The two groups first raised the issue of a merger in May, 2011. The decision was made official nine months later in February, 2012. In between were numerous leadership meetings, two major Board meetings on both sides and constant communication with members. Both associations put the matter to a vote by the member companies, and in both cases, the approval for consolidation was nearly unanimous.

“It was a wonderful experience working with the NAMP team – it was a pilot for how the two groups will work together going forward,” says Larry Vad, president of Ideal Meat & Provisions in Northridge, Calif. Vad is the former president of NMA and will be the incoming NAMA co-chair with Saval. “I could not have asked for a nicer group of people with which to work. Any bump in the road we dealt with together as a team.”

Bobby Hatoff, chairman of Chicago-based Allen Brothers Inc. and incoming NAMA immediate past chairman, was a member of both organizations and credits the leadership of the two groups for helping make the transition a smooth one.

“The leadership of NMA and NAMP were extremely cooperative, and that includes NMA CEO Barry Carpenter and NAMP Executive Director Phil Kimball,” he says “Both made a positive impact in bringing issues to the attention of the leadership of the two organizations.”

Kimball notes that the associations had a long history of partnership prior to the merger.

“Barry and I have worked together for years now, and the NAMP and NMA staffs have worked together on regulatory issues, on co-sponsoring food safety events, on any number of fronts. 

Each association has complementary strengths which, when combined, make NAMA the premier place for meat companies to go for help,” he says.


NAMA moving forward

NAMA promises to offer the best from the former associations. NMA has had a strong regulatory and legislative representation at USDA and on Capitol Hill, and it has focused on 24/7 regulatory assistance for in-plant problems. Along with its regulatory assistance, NAMP has focused on food safety and culinary education for the industry, with its numerous conferences, educational programs and the Meat Buyer's Guide.

“The number one benefit of the consolidation is the exponential power we have to support the meat industry, with the synergies by bringing together two great staffs and programs,” says Carpenter. “This gives us the ability to give more assistance to more members on in-plant issues.”

Industry events like NMA's MEATEXPO and NAMP's Center of the Plate Training will continue in NAMA. The leadership of the two organizations have merged together creating co-officers to help oversee the transition.
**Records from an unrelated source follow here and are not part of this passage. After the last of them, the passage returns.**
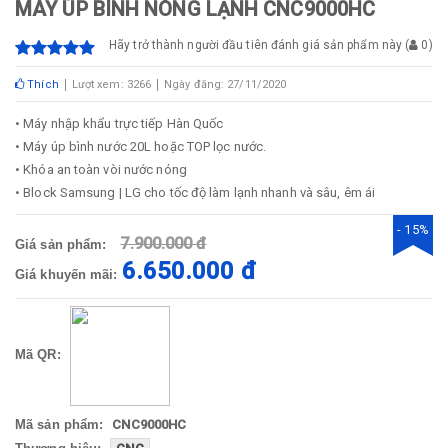
MÁY ÚP BÌNH NÓNG LẠNH CNC9000HC
Hãy trở thành người đầu tiên đánh giá sản phẩm này
(
0
)
Thích
Lượt xem: 3266
Ngày đăng: 27/11/2020
• Máy nhập khẩu trực tiếp Hàn Quốc
• Máy úp bình nước 20L hoặc TOP lọc nước.
• Khóa an toàn vòi nước nóng
• Block Samsung | LG cho tốc độ làm lạnh nhanh và sâu, êm ái
- 15%
7.900.000 đ
Giá sản phẩm:
6.650.000 đ
Giá khuyến mãi:
Mã QR:
Mã sản phẩm:
CNC9000HC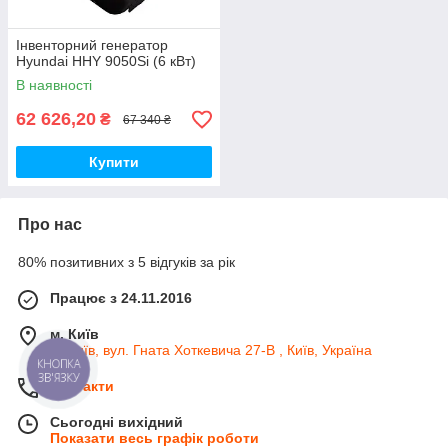
Інвенторний генератор
Hyundai HHY 9050Si (6 кВт)
В наявності
62 626,20
₴
67 340 ₴
Купити
Про нас
80% позитивних з 5 відгуків за рік
Працює з 24.11.2016
м. Київ
м. Київ, вул. Гната Хоткевича 27-В , Київ, Україна
КНОПКА
ЗВ'ЯЗКУ
Контакти
Сьогодні вихідний
Показати весь графік роботи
Tbe co-presidents will be Mike Satzow, president of North Country Smokehouse in Claremont, N.H., and Marty Evanson, president of Jobbers Meat Packing in Los Angeles.

“As incoming co-president with Mike, I couldn't ask for a better partner in our new organization,” says Evanson. “This is exciting times for the North American Meat Association with a number of issues and agendas to accomplish.”

“It is exciting that NAMA is a North American association, with members in Canada and Mexico,” adds Satzow.  “All of us have the same problems and we’re looking for the same solutions – which is the best common denominator there is.”

The first NAMA event will be the Outlook Conference, scheduled for October 25-28, 2012, at the J.W. Marriott Hill Country in San Antonio, Texas.